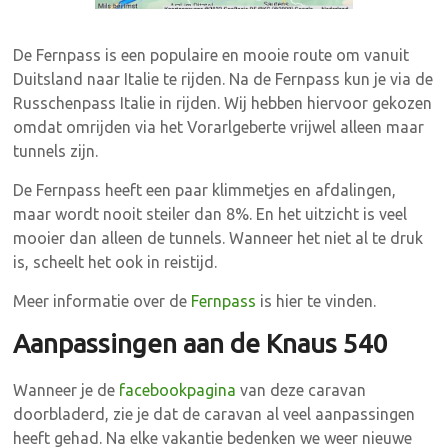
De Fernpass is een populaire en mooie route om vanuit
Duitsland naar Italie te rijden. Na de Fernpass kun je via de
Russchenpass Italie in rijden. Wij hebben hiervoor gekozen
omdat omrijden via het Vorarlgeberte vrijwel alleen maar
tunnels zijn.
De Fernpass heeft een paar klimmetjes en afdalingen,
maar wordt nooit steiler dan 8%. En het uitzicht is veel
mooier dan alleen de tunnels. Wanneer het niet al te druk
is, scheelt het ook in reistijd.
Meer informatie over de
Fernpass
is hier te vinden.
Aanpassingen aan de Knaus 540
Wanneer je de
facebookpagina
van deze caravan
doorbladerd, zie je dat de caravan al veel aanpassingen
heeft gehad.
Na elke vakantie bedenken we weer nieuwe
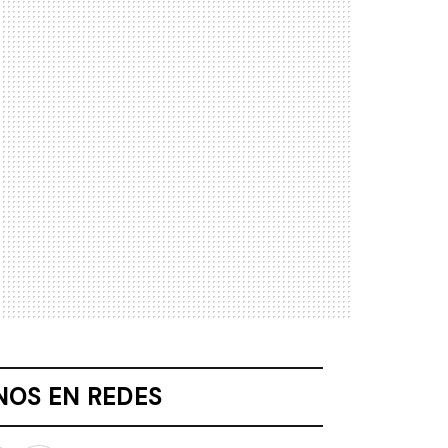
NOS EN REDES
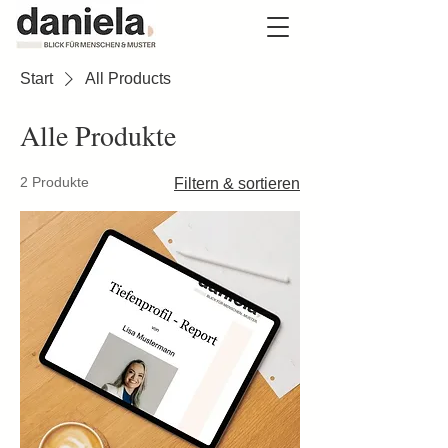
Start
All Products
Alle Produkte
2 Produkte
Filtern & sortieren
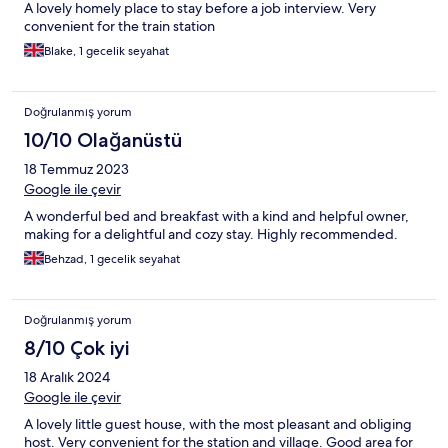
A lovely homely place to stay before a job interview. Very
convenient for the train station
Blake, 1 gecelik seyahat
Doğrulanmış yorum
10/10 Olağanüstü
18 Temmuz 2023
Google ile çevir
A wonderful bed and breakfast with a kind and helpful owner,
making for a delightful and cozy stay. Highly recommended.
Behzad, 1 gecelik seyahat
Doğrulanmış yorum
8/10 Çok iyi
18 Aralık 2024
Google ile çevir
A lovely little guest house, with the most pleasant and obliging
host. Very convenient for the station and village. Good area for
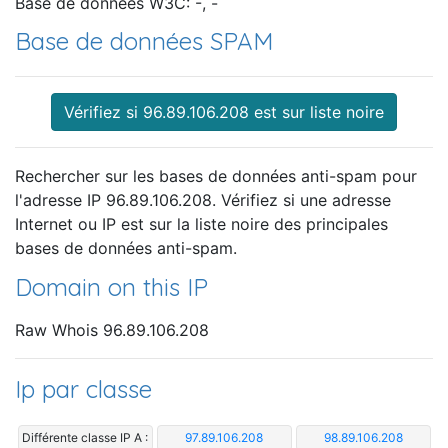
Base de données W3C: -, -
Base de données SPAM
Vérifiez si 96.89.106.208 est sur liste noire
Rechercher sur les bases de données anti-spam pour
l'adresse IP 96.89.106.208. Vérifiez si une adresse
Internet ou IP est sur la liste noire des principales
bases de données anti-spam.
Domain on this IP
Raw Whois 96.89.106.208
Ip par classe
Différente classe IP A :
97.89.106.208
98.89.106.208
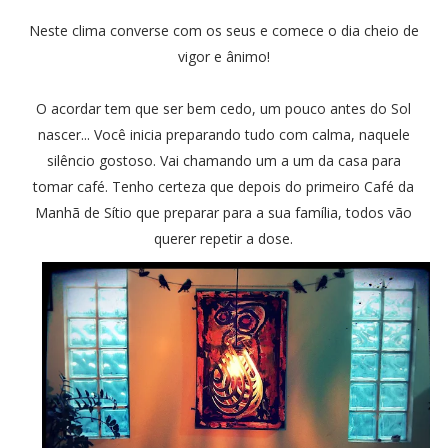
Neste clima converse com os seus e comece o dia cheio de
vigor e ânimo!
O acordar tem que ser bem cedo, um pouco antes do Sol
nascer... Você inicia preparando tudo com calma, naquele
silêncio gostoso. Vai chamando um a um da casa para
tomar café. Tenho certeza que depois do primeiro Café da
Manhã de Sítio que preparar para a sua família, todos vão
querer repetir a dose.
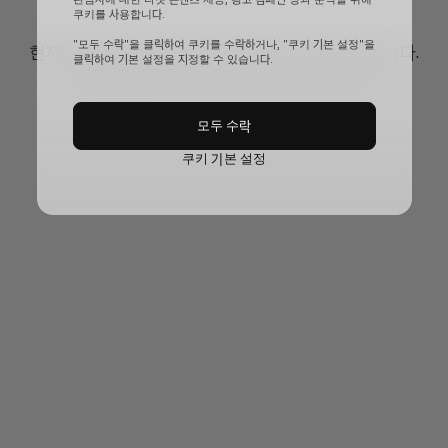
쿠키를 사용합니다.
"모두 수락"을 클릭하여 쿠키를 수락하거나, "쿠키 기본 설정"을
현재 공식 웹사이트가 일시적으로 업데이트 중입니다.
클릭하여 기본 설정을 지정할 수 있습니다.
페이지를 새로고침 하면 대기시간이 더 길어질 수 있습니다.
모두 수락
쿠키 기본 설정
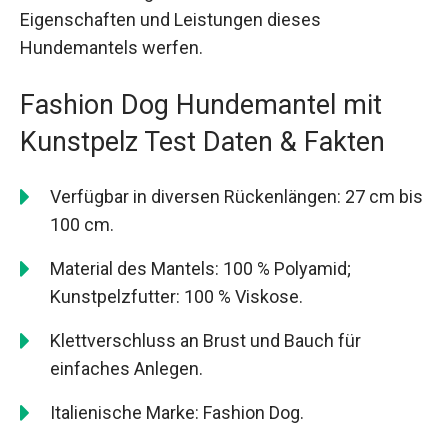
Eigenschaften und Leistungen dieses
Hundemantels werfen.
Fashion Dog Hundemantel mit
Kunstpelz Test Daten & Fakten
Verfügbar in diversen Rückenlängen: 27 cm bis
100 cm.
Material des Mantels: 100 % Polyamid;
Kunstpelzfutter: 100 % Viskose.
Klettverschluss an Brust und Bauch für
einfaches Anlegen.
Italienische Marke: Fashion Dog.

§

## WHAT TO PRODUCE
Starting at the line that contains "Na elke vakantie bedenken we weer nieuwe" and ending at the line that contains "98.89.106.208", transcribe the material above exactly, excluding pictures.

## REPLY
Na elke vakantie bedenken we weer nieuwe
NOS EN REDES
Start
All Products
Alle Produkte
2 Produkte
Filtern & sortieren
A lovely homely place to stay before a job interview. Very
convenient for the train station
Blake, 1 gecelik seyahat
Doğrulanmış yorum
10/10 Olağanüstü
18 Temmuz 2023
Google ile çevir
A wonderful bed and breakfast with a kind and helpful owner,
making for a delightful and cozy stay. Highly recommended.
Behzad, 1 gecelik seyahat
Doğrulanmış yorum
8/10 Çok iyi
18 Aralık 2024
Google ile çevir
A lovely little guest house, with the most pleasant and obliging
host. Very convenient for the station and village. Good area for
Base de données W3C: -, -
Base de données SPAM
Vérifiez si 96.89.106.208 est sur liste noire
Rechercher sur les bases de données anti-spam pour
l'adresse IP 96.89.106.208. Vérifiez si une adresse
Internet ou IP est sur la liste noire des principales
bases de données anti-spam.
Domain on this IP
Raw Whois 96.89.106.208
Ip par classe
Différente classe IP A :
97.89.106.208
98.89.106.208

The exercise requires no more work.